マンション投資で最も重要な意思決定が「どのエリアのどんな物件を選ぶか」です。東京都心・川崎・横浜・大阪・福岡の主要エリア別に、賃貸需要・賃料相場・入居率データを四冠ホルダーが比較します。
目次
エリア選びの基本:3つの視点
- 賃貸需要の安定性:単身者・DINKS世帯の人口流入が続いているか
- 賃料水準と利回り:都市部は賃料は高いが利回りは低め。郊外は逆。バランスを見る
- 売却時の流動性:需要が高いエリアは売りたい時に売れる(出口の確保)
主要エリア別の特徴比較
| エリア | 賃料水準(ワンルーム) | 投資利回り目安 | 賃貸需要 | 特徴 |
|---|---|---|---|---|
| 東京都心(港・渋谷・新宿・千代田) | 8〜15万円/月 | 3〜4%前後 | 極めて高い | 価格が高い分、売却時の流動性も最高。資産価値維持しやすい |
| 東京城南・城西(目黒・世田谷・杉並) | 7〜12万円/月 | 3.5〜4.5% | 高い | ファミリー層・DINKSにも需要。
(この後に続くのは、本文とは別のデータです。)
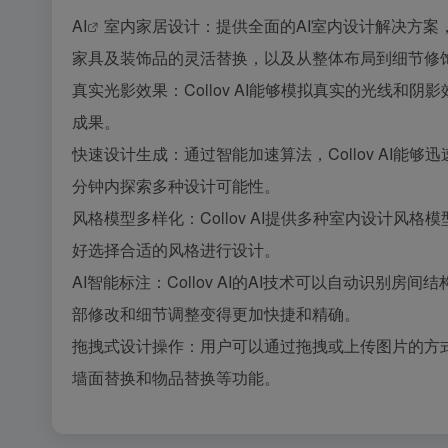
AI
室内家居设计：提供全面的AI室内设计解决方
家具及装饰品的灵活替换，以及从整体布局到细节修
真实光影效果：Collov AI能够模拟真实的光线
成果。
快速设计生成：通过智能加速算法，Collov AI
分钟内探索多种设计可能性。
风格模型多样化：Collov AI提供多种室内设计
好选择合适的风格进行设计。
AI智能标注：Collov AI的AI技术可以自动识
部修改和细节调整变得更加快捷和精确。
拖拽式设计操作：用户可以通过拖拽或上传图片的方
墙面替换和物品替换等功能。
比較的割安感 |
| 東京城北・城東(足立・葛飾・江戸川) | 6〜9万円/月 | 4〜5.5% | 中〜高 | 価格が手頃。利回りは出やすいが売却時に時間がかかることも |
| 川崎・横浜 | 6〜10万円/月 | 4〜5% | 高い | 東京へのアクセス良好。ファミリー・単身両方の需要あり |
| 大阪(梅田・難波・天王寺周辺) | 5〜9万円/月 | 4.5〜6% | 高い | 利回りが高く、インバウンド需要も回復。東京より割安 |
| 福岡(博多・天神周辺) | 5〜8万円/月 | 5〜7% | 中〜高 | 人口増加都市。利回りは高いが売却時の市場規模に注意 |
駅距離別の入居率・賃料への影響
| 駅からの距離 | 入居率への影響 | 賃料への影響 |
|---|---|---|
| 徒歩1〜5分 | 最高(97〜99%以上) | 最高(プレミアム賃料を取れる) |
| 徒歩6〜10分 | 高い(93〜97%) | 5〜10%程度低下 |
| 徒歩11〜15分 | 中程度(88〜93%) | 15〜20%程度低下 |
| 徒歩15分超・バス利用 | 低い(85%以下) | 20〜30%以上低下 |
築年数と投資価値の関係
- 新築〜築5年:入居付けやすい・ローン審査有利。ただし割高で利回りは低め
- 築10〜20年:価格・利回りのバランスが良い。設備が古くなる前に大規模修繕の状況を確認
- 築20〜30年:利回りは出やすいが大規模修繕費・修繕積立金不足リスクを必ず確認
- 築30年超:安く買えるが融資がつきにくく出口も難しい。玄人向け
プロが物件を選ぶ際に最初に確認すること
- 管理組合の修繕積立金の積立状況と長期修繕計画
- 過去の入居率・賃料推移(管理会社から入手)
- 競合物件の供給状況(周辺に同条件の物件が多くないか)
- 未公開物件情報へのアクセス(公開物件は出遅れが多い)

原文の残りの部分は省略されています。